There are two general types of floaters (figure 1): semi-submersible rigs held in position by mooring lines to the ocean floor; and drill ships, which employ dynamic positioning (using thrust from an array of engines).
The Glomar Challenger was the first drillship used for scientific deepwater drilling; this research vessel was developed in association with Deep Sea Drilling Program and launched in 1968. Because scientific drilling does not use risers (i.e., a large diameter, low-pressure main tube that allows for control of circulating fluids and blow-out prevention) required for exploration drilling, the maximum drilled water depth is 7,044 meters in the Marianas Trench. This is considerably deeper than the deepest water exploration well, the Ondjaba-1, which was 11,909 feet (3,630 meters) in Block 48, offshore Angola.
The first commercial exploration drillship was launched in the mid-1970s. Since then, six generations of drillships have been developed with increasing technical capabilities.
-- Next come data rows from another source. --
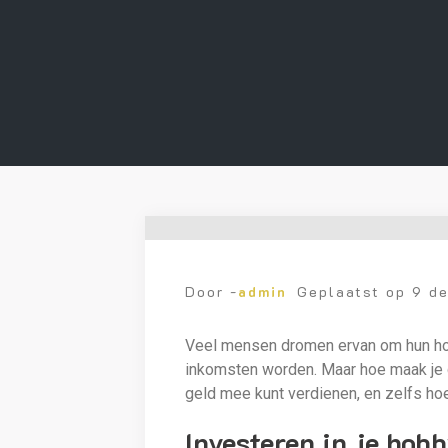
Door -
admin
Geplaatst op
9 d
Veel mensen dromen ervan om hun hobby
inkomsten worden. Maar hoe maak je d
geld mee kunt verdienen, en zelfs h
Investeren in je hob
Drillship generations are defined by the drilling industry, based on technical capabilities (such as water depth, drilling depths in subsurface).
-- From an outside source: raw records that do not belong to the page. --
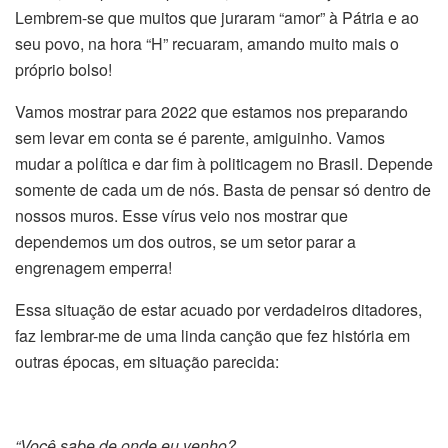
Lembrem-se que muitos que juraram “amor” à Pátria e ao
seu povo, na hora “H” recuaram, amando muito mais o
próprio bolso!
Vamos mostrar para 2022 que estamos nos preparando
sem levar em conta se é parente, amiguinho. Vamos
mudar a política e dar fim à politicagem no Brasil. Depende
somente de cada um de nós. Basta de pensar só dentro de
nossos muros. Esse vírus veio nos mostrar que
dependemos um dos outros, se um setor parar a
engrenagem emperra!
Essa situação de estar acuado por verdadeiros ditadores,
faz lembrar-me de uma linda canção que fez história em
outras épocas, em situação parecida:
“Você sabe de onde eu venho?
A major factor in deepwater economics is the cost of drilling the wells with these floating rigs, particularly the day rate and spread rate. The day rate is simply the rental cost of the rig itself. Day rates are largely driven by market conditions (supply and demand) and have ranged from less than $100,000 per day to more than $500,000 in 2013-14.
In a high-level budget, the spread rate will include: capital goods, tangible drilling supplies (tubing, casing, downhole equipment) and services (mud management, logging, cementing, standby vessels) and all associated staffing costs.
Typically, in deepwater, the spread rate is double the day rate. Thus, before the decrease in oil price in 2014-15 (figure 1), deepwater spread rates of more than $1 million a day were common. Drilling deeper wells in the Gulf of Mexico and elsewhere can often take six months or more, with the total wildcat cost sometimes exceeding $200 million.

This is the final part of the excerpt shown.